[Collection entries]

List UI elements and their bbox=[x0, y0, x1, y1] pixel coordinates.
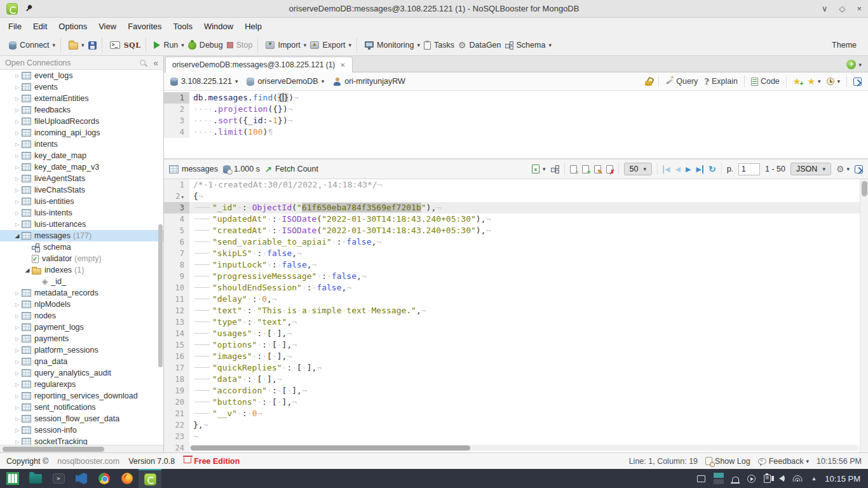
menu-help[interactable]: Help bbox=[239, 19, 268, 34]
add-favorite-icon[interactable]: ★ bbox=[793, 78, 801, 86]
query-builder-button[interactable]: Query bbox=[665, 77, 698, 86]
code-line-18[interactable]: 18"data"·:·[·],¬ bbox=[164, 374, 868, 385]
connect-button[interactable]: Connect▾ bbox=[9, 41, 55, 50]
collapsed-arrow-icon[interactable]: ▷ bbox=[13, 382, 22, 388]
code-line-4[interactable]: 4····.limit(100)¶ bbox=[164, 126, 868, 138]
sidebar-item-fileUploadRecords[interactable]: ▷fileUploadRecords bbox=[0, 116, 163, 127]
maximize-editor-icon[interactable] bbox=[853, 78, 862, 86]
monitoring-button[interactable]: Monitoring▾ bbox=[365, 41, 420, 50]
sidebar-item-payment_logs[interactable]: ▷payment_logs bbox=[0, 322, 163, 333]
sidebar-item-key_date_map_v3[interactable]: ▷key_date_map_v3 bbox=[0, 161, 163, 173]
sidebar-item-regularexps[interactable]: ▷regularexps bbox=[0, 379, 163, 390]
code-line-16[interactable]: 16"images"·:·[·],¬ bbox=[164, 351, 868, 362]
media-play-icon[interactable] bbox=[747, 475, 756, 483]
chevron-down-icon[interactable]: ▾ bbox=[858, 62, 862, 68]
sidebar-item-qna_data[interactable]: ▷qna_data bbox=[0, 356, 163, 367]
taskbar-terminal[interactable]: > bbox=[47, 469, 70, 488]
collapsed-arrow-icon[interactable]: ▷ bbox=[13, 325, 22, 330]
sidebar-item-luis-utterances[interactable]: ▷luis-utterances bbox=[0, 219, 163, 230]
breadcrumb-database[interactable]: oriserveDemoDB▾ bbox=[247, 77, 324, 86]
collapsed-arrow-icon[interactable]: ▷ bbox=[13, 393, 22, 399]
collapsed-arrow-icon[interactable]: ▷ bbox=[13, 187, 22, 193]
schema-button[interactable]: Schema▾ bbox=[505, 41, 552, 50]
sidebar-item-payments[interactable]: ▷payments bbox=[0, 333, 163, 344]
results-vertical-scrollbar[interactable] bbox=[860, 179, 868, 452]
taskbar-vscode[interactable] bbox=[70, 469, 93, 488]
collapsed-arrow-icon[interactable]: ▷ bbox=[13, 336, 22, 342]
schema-analyze-icon[interactable] bbox=[551, 165, 559, 173]
sidebar-item-schema[interactable]: schema bbox=[0, 241, 163, 253]
taskbar-firefox[interactable] bbox=[116, 469, 139, 488]
search-icon[interactable] bbox=[140, 60, 146, 65]
menu-options[interactable]: Options bbox=[53, 19, 93, 34]
sidebar-item-event_logs[interactable]: ▷event_logs bbox=[0, 70, 163, 81]
code-line-15[interactable]: 15"options"·:·[·],¬ bbox=[164, 339, 868, 351]
code-line-22[interactable]: 22},¬ bbox=[164, 419, 868, 431]
fold-arrow-icon[interactable]: ▾ bbox=[181, 194, 184, 200]
collapsed-arrow-icon[interactable]: ▷ bbox=[13, 348, 22, 353]
query-editor[interactable]: 1db.messages.find({})¬2····.projection({… bbox=[164, 91, 868, 159]
sidebar-vertical-scrollbar[interactable] bbox=[158, 224, 163, 367]
explain-button[interactable]: ?Explain bbox=[704, 77, 738, 86]
expanded-arrow-icon[interactable]: ◢ bbox=[23, 267, 32, 273]
view-document-icon[interactable] bbox=[570, 165, 577, 173]
taskbar-chrome[interactable] bbox=[93, 469, 116, 488]
sidebar-item-session_flow_user_data[interactable]: ▷session_flow_user_data bbox=[0, 413, 163, 424]
collapsed-arrow-icon[interactable]: ▷ bbox=[13, 119, 22, 125]
sidebar-item-_id_[interactable]: _id_ bbox=[0, 276, 163, 287]
sidebar-item-intents[interactable]: ▷intents bbox=[0, 139, 163, 150]
collapsed-arrow-icon[interactable]: ▷ bbox=[13, 130, 22, 136]
history-menu[interactable]: ▾ bbox=[827, 78, 840, 85]
results-horizontal-scrollbar[interactable] bbox=[189, 445, 859, 451]
sidebar-item-externalEntities[interactable]: ▷externalEntities bbox=[0, 93, 163, 104]
run-button[interactable]: Run▾ bbox=[154, 41, 184, 50]
code-line-13[interactable]: 13"type"·:·"text",¬ bbox=[164, 316, 868, 328]
code-line-9[interactable]: 9"progressiveMesssage"·:·false,¬ bbox=[164, 271, 868, 282]
collapsed-arrow-icon[interactable]: ▷ bbox=[13, 210, 22, 216]
panel-expand-icon[interactable]: ▲ bbox=[811, 475, 817, 482]
clipboard-icon[interactable] bbox=[764, 475, 771, 483]
sidebar-item-validator[interactable]: validator(empty) bbox=[0, 253, 163, 264]
fetch-count-button[interactable]: ↗Fetch Count bbox=[265, 165, 318, 174]
collapsed-arrow-icon[interactable]: ▷ bbox=[13, 153, 22, 159]
collapsed-arrow-icon[interactable]: ▷ bbox=[13, 176, 22, 182]
sidebar-item-session-info[interactable]: ▷session-info bbox=[0, 424, 163, 436]
site-link[interactable]: nosqlbooster.com bbox=[57, 457, 119, 466]
menu-favorites[interactable]: Favorites bbox=[122, 19, 167, 34]
tab-close-icon[interactable]: ✕ bbox=[340, 62, 345, 69]
shell-button[interactable]: >_ bbox=[110, 41, 120, 49]
tab-active[interactable]: oriserveDemoDB:messages@3.108.225.121 (1… bbox=[165, 57, 353, 72]
menu-window[interactable]: Window bbox=[198, 19, 239, 34]
sidebar-item-indexes[interactable]: ◢indexes(1) bbox=[0, 264, 163, 276]
edit-document-icon[interactable] bbox=[594, 165, 601, 173]
code-line-5[interactable]: 5"createdAt"·:·ISODate("2022-01-30T14:18… bbox=[164, 225, 868, 236]
collapsed-arrow-icon[interactable]: ▷ bbox=[13, 142, 22, 147]
collapsed-arrow-icon[interactable]: ▷ bbox=[13, 405, 22, 410]
sidebar-item-platform_sessions[interactable]: ▷platform_sessions bbox=[0, 344, 163, 356]
collapsed-arrow-icon[interactable]: ▷ bbox=[13, 73, 22, 79]
workspace-1[interactable] bbox=[714, 473, 724, 478]
import-button[interactable]: Import▾ bbox=[266, 41, 306, 50]
last-page-icon[interactable]: ▶ bbox=[696, 165, 703, 173]
code-line-11[interactable]: 11"delay"·:·0,¬ bbox=[164, 294, 868, 305]
workspace-switcher[interactable] bbox=[714, 473, 724, 484]
sidebar-item-feedbacks[interactable]: ▷feedbacks bbox=[0, 104, 163, 116]
code-line-7[interactable]: 7"skipLS"·:·false,¬ bbox=[164, 248, 868, 259]
code-line-14[interactable]: 14"usages"·:·[·],¬ bbox=[164, 328, 868, 339]
wifi-icon[interactable] bbox=[792, 475, 803, 482]
sidebar-item-metadata_records[interactable]: ▷metadata_records bbox=[0, 287, 163, 299]
notifications-bell-icon[interactable] bbox=[732, 477, 739, 482]
page-size-select[interactable]: 50▾ bbox=[624, 163, 652, 175]
collapsed-arrow-icon[interactable]: ▷ bbox=[13, 428, 22, 433]
show-log-button[interactable]: Show Log bbox=[705, 457, 750, 466]
code-line-3[interactable]: 3····.sort({_id:-1})¬ bbox=[164, 115, 868, 126]
collapsed-arrow-icon[interactable]: ▷ bbox=[13, 313, 22, 319]
sidebar-item-messages[interactable]: ◢messages(177) bbox=[0, 230, 163, 241]
save-button[interactable] bbox=[88, 41, 97, 50]
sidebar-item-liveAgentStats[interactable]: ▷liveAgentStats bbox=[0, 173, 163, 184]
code-line-2[interactable]: 2····.projection({})¬ bbox=[164, 104, 868, 115]
sidebar-item-nlpModels[interactable]: ▷nlpModels bbox=[0, 299, 163, 310]
sql-button[interactable]: SQL bbox=[124, 41, 141, 50]
new-tab-button[interactable]: + bbox=[846, 60, 856, 69]
show-desktop-icon[interactable] bbox=[697, 475, 705, 482]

Activity: Pick out every line above that holds the word "projection" and copy it.

Answer box:
query-editor[interactable]: 1db.messages.find({})¬2····.projection({… bbox=[164, 91, 868, 159]
code-line-2[interactable]: 2····.projection({})¬ bbox=[164, 104, 868, 115]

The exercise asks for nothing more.